Stored data entries =
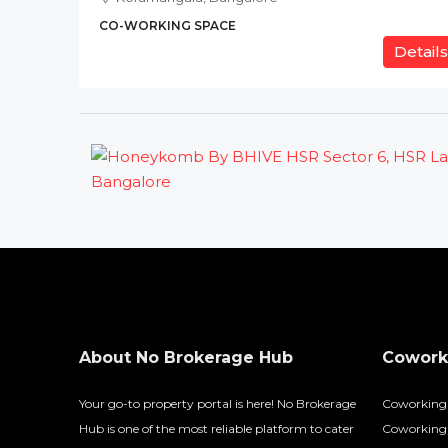
CO-WORKING SPACE
Details
About No Brokerage Hub
Coworki
Your go-to property portal is here! No Brokerage
Coworking
Hub is one of the most reliable platform to cater
Coworking 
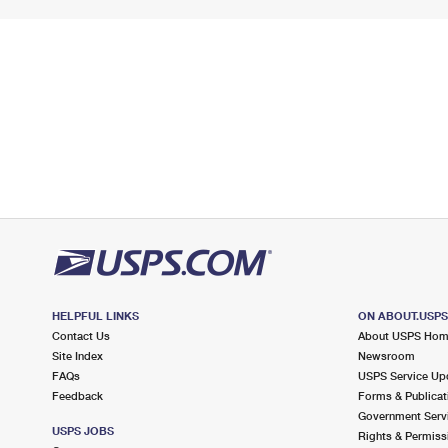
HELPFUL LINKS
ON ABOUT.USP
Contact Us
About USPS Ho
Site Index
Newsroom
FAQs
USPS Service Up
Feedback
Forms & Publicat
Government Serv
USPS JOBS
Rights & Permiss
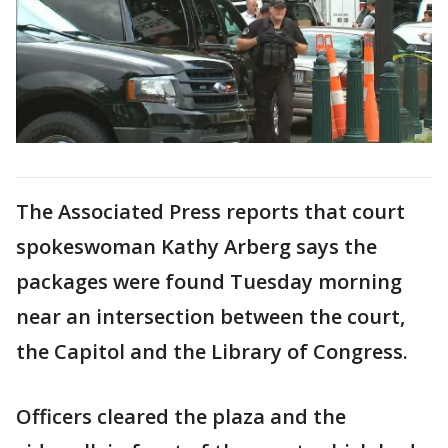
The Associated Press reports that court
spokeswoman Kathy Arberg says the
packages were found Tuesday morning
near an intersection between the court,
the Capitol and the Library of Congress.
Officers cleared the plaza and the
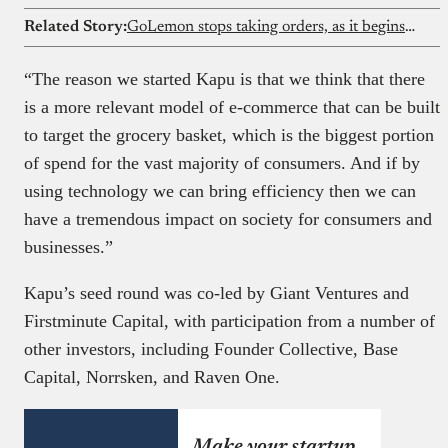
Related Story:
GoLemon stops taking orders, as it begins winding down its Lagos grocery business
“The reason we started Kapu is that we think that there
is a more relevant model of e-commerce that can be built
to target the grocery basket, which is the biggest portion
of spend for the vast majority of consumers. And if by
using technology we can bring efficiency then we can
have a tremendous impact on society for consumers and
businesses.”
Kapu’s seed round was co-led by Giant Ventures and
Firstminute Capital, with participation from a number of
other investors, including Founder Collective, Base
Capital, Norrsken, and Raven One.
Make your startup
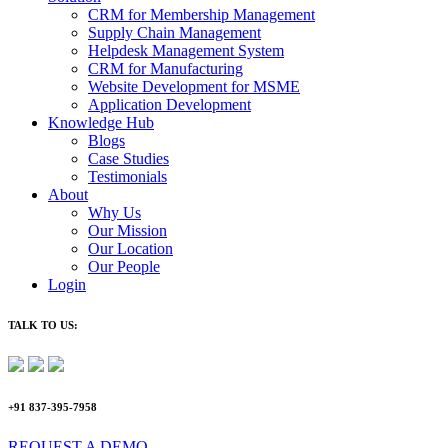
CRM for Membership Management
Supply Chain Management
Helpdesk Management System
CRM for Manufacturing
Website Development for MSME
Application Development
Knowledge Hub
Blogs
Case Studies
Testimonials
About
Why Us
Our Mission
Our Location
Our People
Login
TALK TO US:
+91 837-395-7958
REQUEST A DEMO​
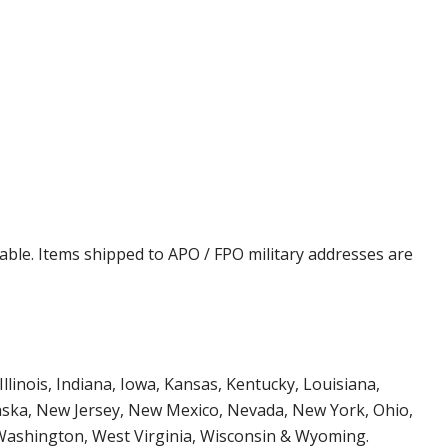
cable. Items shipped to APO / FPO military addresses are
Illinois, Indiana, Iowa, Kansas, Kentucky, Louisiana,
aska, New Jersey, New Mexico, Nevada, New York, Ohio,
 Washington, West Virginia, Wisconsin & Wyoming.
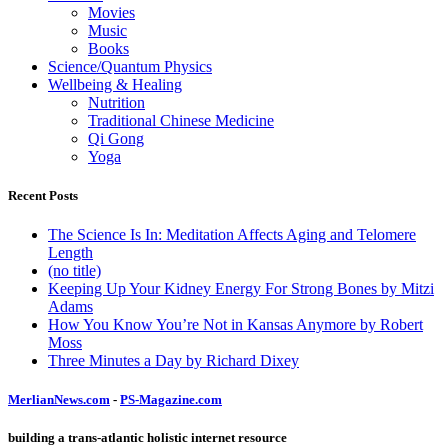
Movies
Music
Books
Science/Quantum Physics
Wellbeing & Healing
Nutrition
Traditional Chinese Medicine
Qi Gong
Yoga
Recent Posts
The Science Is In: Meditation Affects Aging and Telomere
Length
(no title)
Keeping Up Your Kidney Energy For Strong Bones by Mitzi
Adams
How You Know You’re Not in Kansas Anymore by Robert
Moss
Three Minutes a Day by Richard Dixey
MerlianNews.com
-
PS-Magazine.com
building a trans-atlantic holistic internet resource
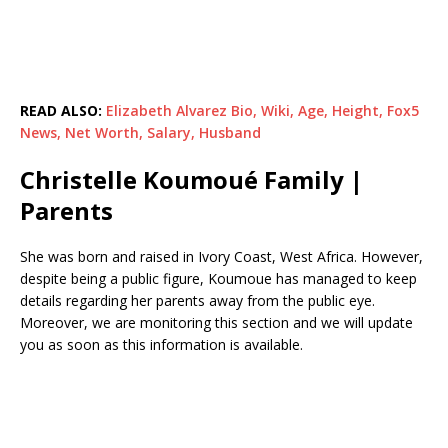
READ ALSO:
Elizabeth Alvarez Bio, Wiki, Age, Height, Fox5
News, Net Worth, Salary, Husband
Christelle Koumoué Family |
Parents
She was born and raised in Ivory Coast, West Africa. However,
despite being a public figure, Koumoue has managed to keep
details regarding her parents away from the public eye.
Moreover, we are monitoring this section and we will update
you as soon as this information is available.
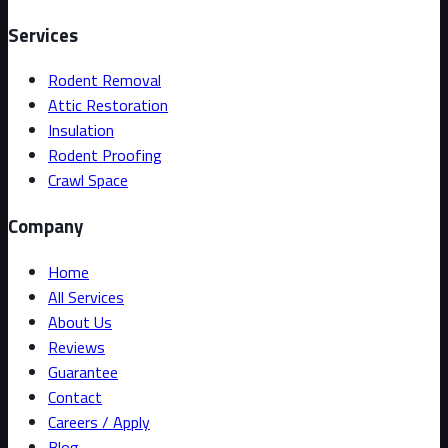
Services
Rodent Removal
Attic Restoration
Insulation
Rodent Proofing
Crawl Space
Company
Home
All Services
About Us
Reviews
Guarantee
Contact
Careers / Apply
Blog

TASK OBJECTIVE =
If a line in the data holds the string "Capital", copy that line.

ANSWER SPACE =
Firstminute Capital, with participation from a number of
Capital, Norrsken, and Raven One.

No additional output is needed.